Morris spoke to the Daily at a victory party with Roulston at the Woodstock Brewhouse.

“It’s good to win, but even better to win in a big way,” Morris said. “I think Karl and I have made a statement tonight across the board. I’ve had more support from all walks of life this election than I’ve ever had before. I mean I’ve had the Democrats, the independents, the Republicans, people that don’t get involved in politics — they came to my aid, they helped me out.”

District 5 candidate Dennis Morris, left, and School Board candidate Shelby Kline campaign in Toms Brook Tuesday afternoon. Rich Cooley/Daily

Morris went on to say he felt the win served as a testament to both his campaign and against his opponent’s and referred to his defeat by Shruntz four years ago.

“I had a vision, I was respectful to my other supervisors, I would compromise to get things done, and I was a face in the community,” Morris said. “I think it was both; what my opponent didn’t do, I think what I did in the past and the great team I had around me in the campaign.”

Morris said he expects the morale of the Shenandoah County government employees and school division workers to “jump 25 percent” the day after the election.

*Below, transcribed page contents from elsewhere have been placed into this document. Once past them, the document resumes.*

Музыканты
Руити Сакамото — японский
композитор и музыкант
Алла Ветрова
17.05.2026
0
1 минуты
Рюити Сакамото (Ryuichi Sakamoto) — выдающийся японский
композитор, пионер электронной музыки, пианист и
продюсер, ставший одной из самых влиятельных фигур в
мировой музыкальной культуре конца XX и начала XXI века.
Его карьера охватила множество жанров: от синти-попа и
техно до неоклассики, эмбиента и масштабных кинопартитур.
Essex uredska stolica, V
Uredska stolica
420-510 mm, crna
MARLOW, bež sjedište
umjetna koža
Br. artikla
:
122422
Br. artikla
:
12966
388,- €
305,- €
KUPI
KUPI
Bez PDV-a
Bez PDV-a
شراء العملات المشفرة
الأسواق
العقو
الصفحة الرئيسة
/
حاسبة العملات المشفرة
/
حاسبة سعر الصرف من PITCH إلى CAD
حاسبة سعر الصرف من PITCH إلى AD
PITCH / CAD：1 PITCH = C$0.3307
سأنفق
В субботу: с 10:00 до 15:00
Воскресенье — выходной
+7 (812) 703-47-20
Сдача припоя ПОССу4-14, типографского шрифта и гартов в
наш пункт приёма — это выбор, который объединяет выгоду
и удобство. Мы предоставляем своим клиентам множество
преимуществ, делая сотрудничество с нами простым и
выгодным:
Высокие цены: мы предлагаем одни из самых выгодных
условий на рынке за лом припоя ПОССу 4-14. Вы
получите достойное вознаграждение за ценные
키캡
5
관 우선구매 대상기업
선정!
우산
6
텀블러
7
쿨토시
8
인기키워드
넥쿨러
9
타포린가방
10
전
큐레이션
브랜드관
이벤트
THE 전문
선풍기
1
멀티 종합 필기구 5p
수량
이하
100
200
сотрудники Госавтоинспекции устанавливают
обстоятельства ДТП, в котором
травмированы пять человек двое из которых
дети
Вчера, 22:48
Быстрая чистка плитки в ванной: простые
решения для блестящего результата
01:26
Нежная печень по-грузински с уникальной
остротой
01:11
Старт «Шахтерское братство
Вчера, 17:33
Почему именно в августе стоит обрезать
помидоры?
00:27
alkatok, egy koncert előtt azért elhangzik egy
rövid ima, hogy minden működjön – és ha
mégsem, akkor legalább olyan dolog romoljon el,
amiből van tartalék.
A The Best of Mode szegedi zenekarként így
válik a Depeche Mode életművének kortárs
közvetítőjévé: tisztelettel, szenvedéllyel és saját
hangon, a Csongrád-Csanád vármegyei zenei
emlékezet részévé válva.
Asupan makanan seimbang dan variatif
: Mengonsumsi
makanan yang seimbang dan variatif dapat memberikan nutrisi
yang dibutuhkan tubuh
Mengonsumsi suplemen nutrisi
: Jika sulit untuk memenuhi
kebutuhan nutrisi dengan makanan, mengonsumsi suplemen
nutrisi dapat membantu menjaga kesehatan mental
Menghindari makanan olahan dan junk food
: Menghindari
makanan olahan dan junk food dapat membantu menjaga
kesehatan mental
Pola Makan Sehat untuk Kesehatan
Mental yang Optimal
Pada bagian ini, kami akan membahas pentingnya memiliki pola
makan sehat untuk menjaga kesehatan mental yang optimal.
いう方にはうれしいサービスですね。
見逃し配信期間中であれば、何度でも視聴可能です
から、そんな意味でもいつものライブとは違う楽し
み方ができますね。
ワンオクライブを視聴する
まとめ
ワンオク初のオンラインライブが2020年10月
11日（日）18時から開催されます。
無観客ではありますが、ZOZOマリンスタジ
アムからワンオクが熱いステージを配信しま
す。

“Number one, I think it’s going to be a morale issue, number two, I think that we’ve set the tone, you know, to say, Shenandoah County’s going to go in a different direction,” Morris said. “We’re going to be leading instead of following. We want to be a leader. And Shenandoah County is a shining light.”

But Kwiatkowski expressed concerns about the future given the membership of the board. Kwiatkowski said she expects to see her taxes increase over the next few years and the county’s government to grow and remain “inefficient and overpriced.” Kwiatkowski criticized people in the Republican Party she said backed Neese rather than their own candidate as well as supporters of the Parents Alliance for Strong Schools and Responsible Leadership for Shenandoah County.

Shenandoah County District 4 Supervisor Marsha Shruntz sits inside her truck Tuesday afternoon at the polling site at Round Hill Church of the Brethren. Rich Cooley/Daily

“It’s tough going up against the machine in this county and, of course, when I say machine I would clearly define it as this irresponsible leadership group, PASS, the high-tax-spend people …” Kwiatkowski said by phone, adding that local Republicans did not support her push for limited government.

Kwiatkowski thanked the people who endorsed her and complimented her campaign workers. Kwiatkowski said she plans to remain engaged and to hold local government accountable.

“Clearly many Republicans voted for my opponent so the party is split,” Kwiatkowski said. “The Republican Party here is a microcosm of what it is everywhere. It’s a very split party. To call it a unified would be nuts.”

Daily staff writer Lewis Millholland contributed to this report.